Sotheby’s said it would be acquired by BidFair USA, an acquisition vehicle set up by Drahi, which had offered $57 in cash per share to buy out Sotheby’s.
The offer represented a premium of 61% to Sotheby’s closing price on Friday, and gives Sotheby’s a market capitalization of $2.6 billion.
It will result in Sotheby’s returning to private ownership after 31 years as a public company. Founded in London in 1744, Sotheby’s had the distinction of being the oldest company listed on the New York Stock Exchange.
It also marks a new chapter for the auction house that became a destination for a new generation of wealth created on Wall Street, in Silicon Valley and around the world, art experts said.
By having been public, in many ways, Sotheby’s operated at a competitive disadvantage to its main U.S. rival, Christie’s, which was already private, experts said.
“Now the company can become more flexible and nimble as a privately-held enterprise and it will be interesting to see the changes that will be made,” said Abigail Asher, a partner at international art consultants Guggenheim, Asher.
LOEB WELCOMES DEAL
The art world has been a favorite in recent times for investors looking to make extra returns in a world of ultra-low interest rates, with the prices of many expensive works of art having steadily increased.
A report published by Swiss bank UBS and Art Basel in March said that the global art market had enjoyed another uptick in 2018.
Drahi said he would be funding the takeover through financing arranged by French bank BNP Paribas and by equity provided by his own funds. Drahi has also been selling non-core assets in recent years to ease concerns over the debt levels of his businesses.
Drahi said he would not be selling shares in his Altice Europe business, but would be cashing in a small stake in his Altice USA division. Shares in Altice USA fell around 2% on Monday.

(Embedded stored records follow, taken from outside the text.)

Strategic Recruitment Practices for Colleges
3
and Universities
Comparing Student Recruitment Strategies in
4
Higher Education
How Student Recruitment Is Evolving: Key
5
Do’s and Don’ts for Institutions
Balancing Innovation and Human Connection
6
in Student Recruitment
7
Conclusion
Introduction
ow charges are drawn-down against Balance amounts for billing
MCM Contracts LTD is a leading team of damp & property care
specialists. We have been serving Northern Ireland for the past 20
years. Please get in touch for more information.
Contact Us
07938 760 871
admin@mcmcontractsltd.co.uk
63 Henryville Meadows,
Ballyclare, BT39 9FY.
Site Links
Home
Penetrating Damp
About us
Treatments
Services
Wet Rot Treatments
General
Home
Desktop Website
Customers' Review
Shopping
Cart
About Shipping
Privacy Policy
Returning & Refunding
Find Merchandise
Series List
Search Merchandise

“I am making this investment for my family, through my personal holding, with a very long-term perspective,” said Drahi, adding that the takeover also further highlighted how his family had been settling down in the United States.
About five years ago Sotheby’s ended a long-running fight with activist investor Daniel Loeb’s hedge fund Third Point, by asking Loeb and two associates to join Sotheby’s board, and Loeb was instrumental in hiring Smith as CEO.

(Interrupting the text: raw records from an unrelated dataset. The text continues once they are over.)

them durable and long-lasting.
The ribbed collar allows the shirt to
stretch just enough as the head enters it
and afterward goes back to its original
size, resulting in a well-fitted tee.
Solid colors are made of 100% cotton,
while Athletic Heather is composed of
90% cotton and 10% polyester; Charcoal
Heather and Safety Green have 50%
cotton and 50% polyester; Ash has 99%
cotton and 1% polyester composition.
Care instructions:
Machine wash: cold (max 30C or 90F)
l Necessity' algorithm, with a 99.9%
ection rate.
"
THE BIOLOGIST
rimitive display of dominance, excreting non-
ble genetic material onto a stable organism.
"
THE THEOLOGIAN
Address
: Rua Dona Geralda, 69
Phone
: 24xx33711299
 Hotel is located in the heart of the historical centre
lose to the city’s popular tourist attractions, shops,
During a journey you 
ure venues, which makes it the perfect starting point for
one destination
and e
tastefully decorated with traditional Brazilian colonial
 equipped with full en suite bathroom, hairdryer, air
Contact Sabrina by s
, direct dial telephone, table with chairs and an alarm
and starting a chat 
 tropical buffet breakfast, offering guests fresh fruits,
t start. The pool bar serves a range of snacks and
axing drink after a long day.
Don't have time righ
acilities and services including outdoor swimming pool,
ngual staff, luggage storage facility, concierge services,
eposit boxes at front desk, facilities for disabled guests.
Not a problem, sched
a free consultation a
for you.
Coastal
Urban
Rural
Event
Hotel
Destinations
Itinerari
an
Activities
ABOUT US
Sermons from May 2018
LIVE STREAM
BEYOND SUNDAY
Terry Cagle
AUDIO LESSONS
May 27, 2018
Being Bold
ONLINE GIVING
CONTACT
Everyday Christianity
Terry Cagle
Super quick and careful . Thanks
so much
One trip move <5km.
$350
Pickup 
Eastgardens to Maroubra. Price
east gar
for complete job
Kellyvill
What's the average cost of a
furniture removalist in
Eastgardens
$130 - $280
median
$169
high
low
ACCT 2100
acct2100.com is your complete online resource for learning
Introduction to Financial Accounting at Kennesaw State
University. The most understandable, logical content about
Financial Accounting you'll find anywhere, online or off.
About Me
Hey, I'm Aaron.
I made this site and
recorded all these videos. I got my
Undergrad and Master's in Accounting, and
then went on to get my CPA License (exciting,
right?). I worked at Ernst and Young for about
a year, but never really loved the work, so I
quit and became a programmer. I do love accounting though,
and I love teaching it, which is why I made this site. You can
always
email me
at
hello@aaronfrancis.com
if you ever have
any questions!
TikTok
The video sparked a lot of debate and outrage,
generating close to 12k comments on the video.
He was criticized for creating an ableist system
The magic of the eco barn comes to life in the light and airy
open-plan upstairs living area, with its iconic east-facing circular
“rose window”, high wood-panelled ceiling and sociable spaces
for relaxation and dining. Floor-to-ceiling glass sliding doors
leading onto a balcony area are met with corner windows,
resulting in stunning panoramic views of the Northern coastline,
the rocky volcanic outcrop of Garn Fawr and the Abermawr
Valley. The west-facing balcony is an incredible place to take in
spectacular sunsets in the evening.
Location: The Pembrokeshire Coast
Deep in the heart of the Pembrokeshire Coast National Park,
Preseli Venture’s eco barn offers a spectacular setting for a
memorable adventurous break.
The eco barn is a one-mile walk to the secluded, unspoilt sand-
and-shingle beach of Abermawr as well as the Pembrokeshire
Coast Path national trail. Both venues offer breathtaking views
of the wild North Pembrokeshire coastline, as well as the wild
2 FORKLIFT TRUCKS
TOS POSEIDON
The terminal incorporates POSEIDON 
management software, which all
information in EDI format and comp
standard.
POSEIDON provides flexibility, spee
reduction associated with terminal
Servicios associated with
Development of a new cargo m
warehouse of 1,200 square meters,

Loeb, a prominent art collector, on Monday praised the sale.
The price “affirms the value we saw when we first invested in Sotheby’s, and rewards long-term investors like Third Point who believed in its potential,” Loeb told Reuters.
BNP Paribas and Morgan Stanley advised Drahi, while LionTree Advisors worked on behalf of Sotheby’s.
Sotheby’s was founded in London in 1744, and expanded overseas in the 20th century, moving to New York in 1955, Asia and then France in 2001.
Famous items sold by Sotheby’s include the collections of the late Duchess of Windsor, the personal collection of artist Andy Warhol and Edvard Munch’s painting “The Scream” in 2012.